BEGIN
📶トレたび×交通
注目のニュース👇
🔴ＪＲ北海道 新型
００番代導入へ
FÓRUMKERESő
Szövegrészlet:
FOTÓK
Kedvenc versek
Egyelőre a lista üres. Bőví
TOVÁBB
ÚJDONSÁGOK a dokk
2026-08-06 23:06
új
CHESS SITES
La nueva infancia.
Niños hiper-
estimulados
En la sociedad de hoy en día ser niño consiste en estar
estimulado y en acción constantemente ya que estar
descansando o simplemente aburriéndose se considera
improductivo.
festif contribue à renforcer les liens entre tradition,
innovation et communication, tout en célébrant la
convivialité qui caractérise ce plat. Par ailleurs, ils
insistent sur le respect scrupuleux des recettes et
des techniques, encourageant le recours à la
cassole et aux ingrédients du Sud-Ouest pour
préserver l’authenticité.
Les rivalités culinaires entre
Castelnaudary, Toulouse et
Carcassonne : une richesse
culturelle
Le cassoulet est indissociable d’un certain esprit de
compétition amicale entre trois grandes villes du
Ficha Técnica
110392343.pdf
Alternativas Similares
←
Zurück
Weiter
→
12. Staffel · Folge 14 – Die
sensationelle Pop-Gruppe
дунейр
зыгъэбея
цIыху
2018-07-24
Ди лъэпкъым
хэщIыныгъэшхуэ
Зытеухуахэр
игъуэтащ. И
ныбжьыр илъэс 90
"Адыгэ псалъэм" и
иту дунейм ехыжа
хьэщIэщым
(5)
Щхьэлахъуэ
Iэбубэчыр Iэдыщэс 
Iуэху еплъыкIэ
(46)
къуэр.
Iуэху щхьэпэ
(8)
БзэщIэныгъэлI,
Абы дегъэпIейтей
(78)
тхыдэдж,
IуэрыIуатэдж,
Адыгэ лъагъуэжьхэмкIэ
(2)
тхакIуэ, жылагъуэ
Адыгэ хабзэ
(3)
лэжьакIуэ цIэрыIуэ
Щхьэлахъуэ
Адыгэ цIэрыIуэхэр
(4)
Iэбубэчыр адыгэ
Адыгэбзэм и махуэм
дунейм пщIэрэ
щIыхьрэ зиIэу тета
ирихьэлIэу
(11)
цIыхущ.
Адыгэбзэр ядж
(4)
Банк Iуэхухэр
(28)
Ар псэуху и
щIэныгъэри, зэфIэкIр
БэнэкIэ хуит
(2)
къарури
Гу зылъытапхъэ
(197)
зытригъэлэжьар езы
END
> **Activity**
Reproduce the data. Keep it exact.

> **Expected answer**
📶トレたび×交通
注目のニュース👇
🔴ＪＲ北海道 新型
００番代導入へ
FÓRUMKERESő
Szövegrészlet:
FOTÓK
Kedvenc versek
Egyelőre a lista üres. Bőví
TOVÁBB
ÚJDONSÁGOK a dokk
2026-08-06 23:06
új
CHESS SITES
La nueva infancia.
Niños hiper-
estimulados
En la sociedad de hoy en día ser niño consiste en estar
estimulado y en acción constantemente ya que estar
descansando o simplemente aburriéndose se considera
improductivo.
festif contribue à renforcer les liens entre tradition,
innovation et communication, tout en célébrant la
convivialité qui caractérise ce plat. Par ailleurs, ils
insistent sur le respect scrupuleux des recettes et
des techniques, encourageant le recours à la
cassole et aux ingrédients du Sud-Ouest pour
préserver l’authenticité.
Les rivalités culinaires entre
Castelnaudary, Toulouse et
Carcassonne : une richesse
culturelle
Le cassoulet est indissociable d’un certain esprit de
compétition amicale entre trois grandes villes du
Ficha Técnica
110392343.pdf
Alternativas Similares
←
Zurück
Weiter
→
12. Staffel · Folge 14 – Die
sensationelle Pop-Gruppe
дунейр
зыгъэбея
цIыху
2018-07-24
Ди лъэпкъым
хэщIыныгъэшхуэ
Зытеухуахэр
игъуэтащ. И
ныбжьыр илъэс 90
"Адыгэ псалъэм" и
иту дунейм ехыжа
хьэщIэщым
(5)
Щхьэлахъуэ
Iэбубэчыр Iэдыщэс 
Iуэху еплъыкIэ
(46)
къуэр.
Iуэху щхьэпэ
(8)
БзэщIэныгъэлI,
Абы дегъэпIейтей
(78)
тхыдэдж,
IуэрыIуатэдж,
Адыгэ лъагъуэжьхэмкIэ
(2)
тхакIуэ, жылагъуэ
Адыгэ хабзэ
(3)
лэжьакIуэ цIэрыIуэ
Щхьэлахъуэ
Адыгэ цIэрыIуэхэр
(4)
Iэбубэчыр адыгэ
Адыгэбзэм и махуэм
дунейм пщIэрэ
щIыхьрэ зиIэу тета
ирихьэлIэу
(11)
цIыхущ.
Адыгэбзэр ядж
(4)
Банк Iуэхухэр
(28)
Ар псэуху и
щIэныгъэри, зэфIэкIр
БэнэкIэ хуит
(2)
къарури
Гу зылъытапхъэ
(197)
зытригъэлэжьар езы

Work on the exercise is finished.